====== SUPPLIED MATERIAL ======

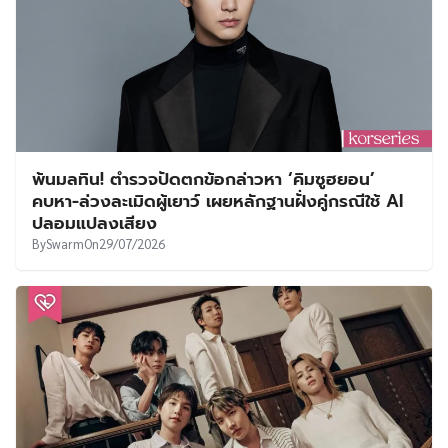
พ้นมลทิน! ตำรวจปัดตกข้อกล่าวหา ‘คิมซูฮยอน’
คบหา-ล่วงละเมิดผู้เยาว์ เผยหลักฐานฝั่งคู่กรณีใช้ AI
ปลอมแปลงเสียง
By
Swarm
On
29/07/2026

======

INSTRUCTIONS TO FOLLOW: Only the text of the records belongs in the answer; reproduce it verbatim, with no pictures.

RESPONSE TO THIS EXERCISE:
พ้นมลทิน! ตำรวจปัดตกข้อกล่าวหา ‘คิมซูฮยอน’
คบหา-ล่วงละเมิดผู้เยาว์ เผยหลักฐานฝั่งคู่กรณีใช้ AI
ปลอมแปลงเสียง
By
Swarm
On
29/07/2026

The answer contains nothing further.